Sebastián Valdés

Category: Graphics Programming

Language: C++20

Graphic API: Nintendo GX

Project Date: 28 Jan. 2025

Made by: Sebastián Valdés Sánchez

🏆 Awarded: Best Individual Project

An Optimised Voxel Engine for the Nintendo GameCube

This is my final individual university project, focused on creating a voxel engine optimised for the Nintendo GameCube from scratch using its native Graphic API Nintendo GX. The main goal was to maximise performance and memory efficiency to render the highest number of chunks while maintaining a stable 60 FPS on the console’s limited hardware.

Optimisations in the Voxel Engine

To achieve a smooth 60 FPS while rendering as many chunks as possible, I focused on both performance and memory efficiency with these key optimisations:

🗃️

Batching

Reduced CPU overhead by combining multiple draw calls into one.
🚫👀

Occlusion Culling

First culled entire cubes, then refined it to cull individual faces, improving performance.
💾

Memory Optimisation

Used bitfields in structs to pack data efficiently, allowing more chunks to fit in memory.
📜🎨

Display Lists

Pre-recorded draw commands to reduce calls and improve FPS, at the cost of memory.
🎥

Frustum Culling

Rendered only chunks within the camera’s view, optimising performance.
📦

Dynamic Chunk Management

Loaded and unloaded chunks dynamically, reducing memory use and improving load times.
🌍

Efficient Terrain Generation

Optimised terrain generation to minimise redundant calculations and improve speed.
🎬

Efficient Animations

Optimised water movement and bone animations.

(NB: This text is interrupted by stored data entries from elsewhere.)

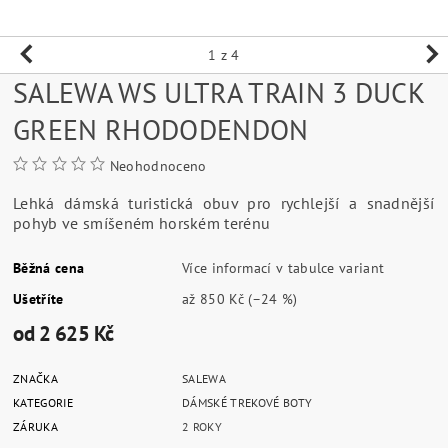
1
z 4
SALEWA WS ULTRA TRAIN 3 DUCK
GREEN RHODODENDON
Neohodnoceno
Lehká dámská turistická obuv pro rychlejší a snadnější
pohyb ve smíšeném horském terénu
Běžná cena
Více informací v tabulce variant
Ušetříte
až
850 Kč
(–24 %)
od 2 625 Kč
ZNAČKA
SALEWA
KATEGORIE
DÁMSKÉ TREKOVÉ BOTY
ZÁRUKA
2 ROKY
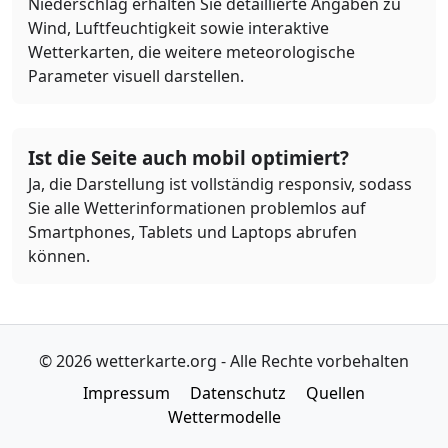
Niederschlag erhalten Sie detaillierte Angaben zu
Wind, Luftfeuchtigkeit sowie interaktive
Wetterkarten, die weitere meteorologische
Parameter visuell darstellen.
Ist die Seite auch mobil optimiert?
Ja, die Darstellung ist vollständig responsiv, sodass
Sie alle Wetterinformationen problemlos auf
Smartphones, Tablets und Laptops abrufen
können.
© 2026 wetterkarte.org - Alle Rechte vorbehalten
Impressum
Datenschutz
Quellen
Wettermodelle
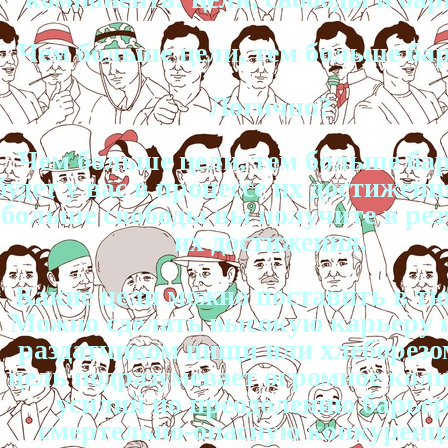
Чем больше цели, тем больше ба
Логично?
Чем больше цели, тем больше ба
будет у вас в процессе их достижени
больше свободы вы получите в рез
их достижения.
Какие цели можно поставить в т
Можно сделать высокую карьеру и
раздатчиком пищи или хлеборезо
цель подразумевает огромное кол
усилий по преодолению барьер
смертельно-опасную конкуренц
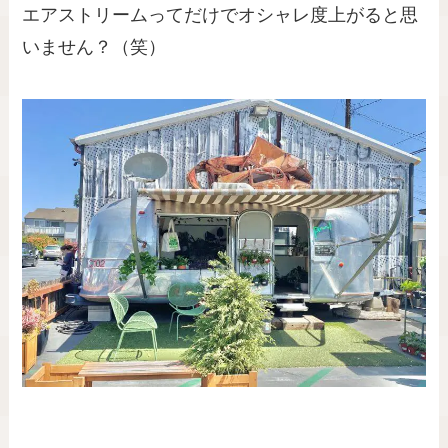
エアストリームってだけでオシャレ度上がると思
いません？（笑）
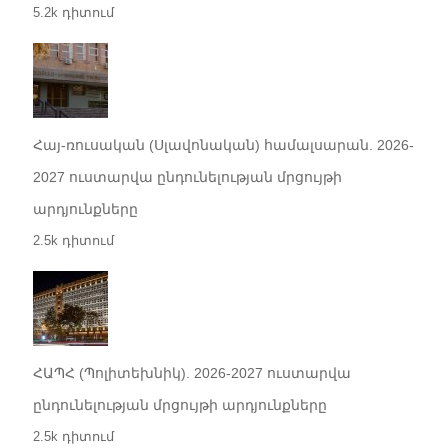
5.2k դիտում
Հայ-ռուսական (Սլավոնական) համալսարան. 2026-
2027 ուստարվա ընդունելության մրցույթի
արդյունքները
2.5k դիտում
ՀԱՊՀ (Պոլիտեխնիկ). 2026-2027 ուստարվա
ընդունելության մրցույթի արդյունքները
2.5k դիտում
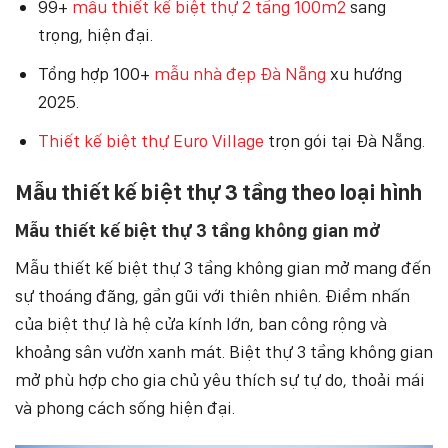
99+
mẫu thiết kế biệt thự 2 tầng 100m2
sang
trọng, hiện đại.
Tổng hợp 100+
mẫu nhà đẹp Đà Nẵng
xu hướng
2025.
Thiết kế biệt thự Euro Village
trọn gói tại Đà Nẵng.
Mẫu thiết kế biệt thự 3 tầng theo loại hình
Mẫu thiết kế biệt thự 3 tầng không gian mở
Mẫu thiết kế biệt thự 3 tầng không gian mở mang đến
sự thoáng đãng, gần gũi với thiên nhiên. Điểm nhấn
của biệt thự là hệ cửa kính lớn, ban công rộng và
khoảng sân vườn xanh mát. Biệt thự 3 tầng không gian
mở phù hợp cho gia chủ yêu thích sự tự do, thoải mái
và phong cách sống hiện đại.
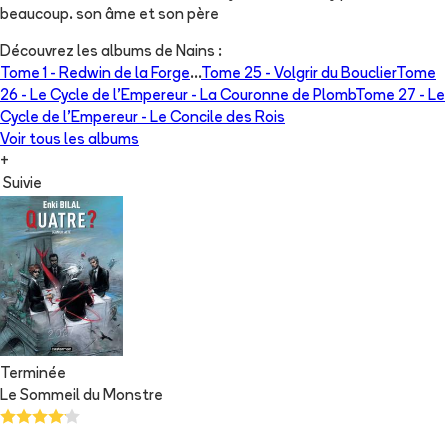
beaucoup. son âme et son père
Découvrez les albums de
Nains
:
Tome 1 -
Redwin de la Forge
...
Tome 25 -
Volgrir du Bouclier
Tome
26 -
Le Cycle de l’Empereur - La Couronne de Plomb
Tome 27 -
Le
Cycle de l’Empereur - Le Concile des Rois
Voir tous les albums
+
Suivie
Terminée
Le Sommeil du Monstre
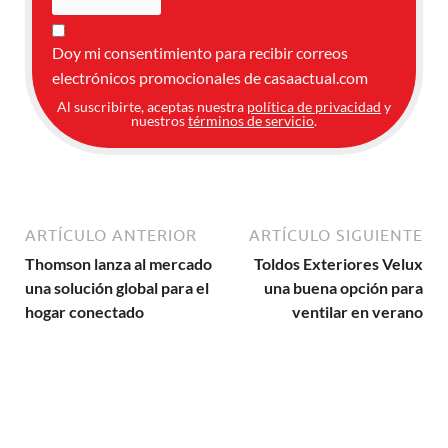
Doy mi consentimiento para recibir correos
electrónicos promocionales de casaactual.com
Al suscribirte, aceptas nuestra
política de privacidad
y
nuestros
términos de servicio
.
ARTÍCULO ANTERIOR
ARTÍCULO SIGUIENTE
Thomson lanza al mercado
Toldos Exteriores Velux
una solución global para el
una buena opción para
hogar conectado
ventilar en verano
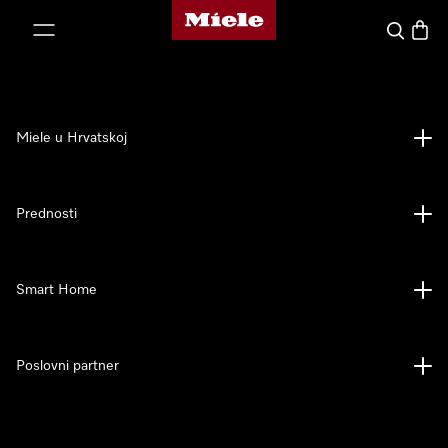
Miele početna stranica
oči na sadržaj
Pretraga
Košari
Miele u Hrvatskoj
Prednosti
Smart Home
Poslovni partner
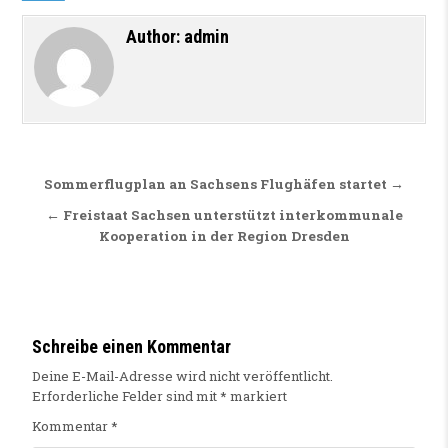
Author:
admin
Beitragsnavigation
Sommerflugplan an Sachsens Flughäfen startet →
← Freistaat Sachsen unterstützt interkommunale
Kooperation in der Region Dresden
Schreibe einen Kommentar
Deine E-Mail-Adresse wird nicht veröffentlicht.
Erforderliche Felder sind mit
*
markiert
Kommentar
*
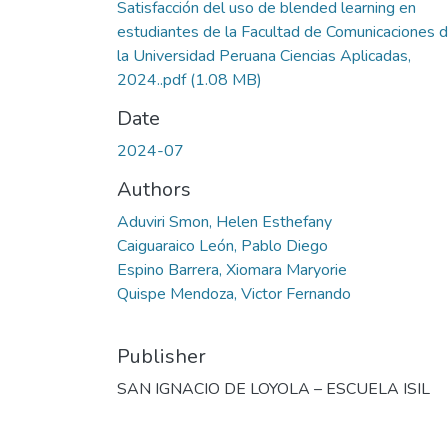
Satisfacción del uso de blended learning en
estudiantes de la Facultad de Comunicaciones 
la Universidad Peruana Ciencias Aplicadas,
2024..pdf
(1.08 MB)
Date
2024-07
Authors
Aduviri Smon, Helen Esthefany
Caiguaraico León, Pablo Diego
Espino Barrera, Xiomara Maryorie
Quispe Mendoza, Victor Fernando
Publisher
SAN IGNACIO DE LOYOLA – ESCUELA ISIL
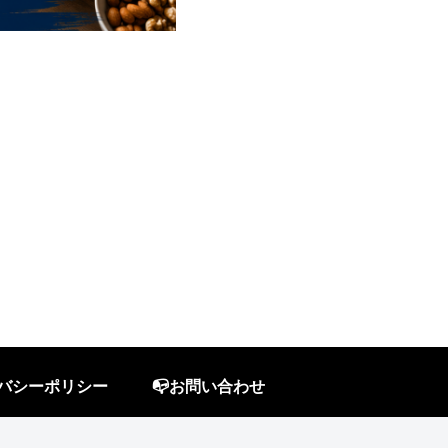
イバシーポリシー
📭お問い合わせ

Distance vs Frustum Culling

Distance from Camera

Chunks loaded by distance from camera

Distance + Frustum Culling

Chunks loaded with frustum culling applied

Stages of Optimisation

Structure

Stages of optimisation chart

All Stages

  • Stage 0: No Optimisations
  • Stage 1: Batching
  • Stage 2: Occlusion Culling L1 (Blocks — Game Loop)
  • Stage 3: Occlusion Culling L2 (Faces — Game Loop)
  • Stage 4: Occlusion Culling L3 (Blocks — Precalculated)
  • Stage 5: Occlusion Culling L4 (Faces — Precalculated)
  • Stage 6: Structs Level 1
  • Stage 7: Display List
  • Stage 8: Structs Level 2
  • Stage 9: Further Memory Usage
  • Stage 10: Achieve 60 FPS

Stages of Optimisation: Summary

Stage 0: No Optimisations

Stage 0 — 15 FPS with 9 chunks

FPS: 15

N° Chunks: 9

Draw Calls: 20488

Free Memory: 17.785 KB

Stage 10: All Optimisations

Stage 10 — 60 FPS with 289 chunks

FPS: 60

N° Chunks: 289

Draw Calls: ~100

Free Memory: 2.663 KB

What Knowledge Have I Acquired?

Optimisation

Mastered techniques like batching, frustum culling, and memory optimisations using bitfields to improve performance on constrained hardware.
🔧

Low-Level Game Development

Gained experience working directly with the DevKitPro SDK, understanding how to maximise hardware potential.
💾

Memory Management

Learned how to efficiently manage memory, balancing performance and memory usage.
📊

Performance Testing

Improved ability to track and analyse performance using tools like std::chrono to optimise in real-time.
🎮

Hardware Constraints

Developed a deep understanding of working within the limitations of older consoles and how to achieve optimal performance.

Memory Optimisation: Struct Sizes

Struct Cubito (Initial Version)

Initial struct sizes

Struct CubeFace: 5 bytes

Struct Cubito: 38 bytes

Baseline version: no memory optimisation applied.

Structs Level 1

Structs Level 1 — reduced sizes

Struct CubeFace: 2 bytes

Struct Cubito: 16 bytes

Memory usage reduced by 57.89% in Cubito and 60% in CubeFace.

Structs Level 2

Structs Level 2 — further reduced sizes

Struct CubeFace: 1 byte

Struct Cubito: 10 bytes

Maximum optimisation: 73.68% reduction in Cubito and 80% in CubeFace!

🚧 Post-TFG Improvements

After submitting my final project, I’ve continued working on the engine. Here are some of the features I’ve been adding:

✅✏️

Stencil Outline

Stencil-style outline on the Kirby model. The GameCube has no stencil buffer, so I simulated it using alpha compare.
🔲💡

Shadows

Shadow mapping implementation for directional lighting. Work in progress.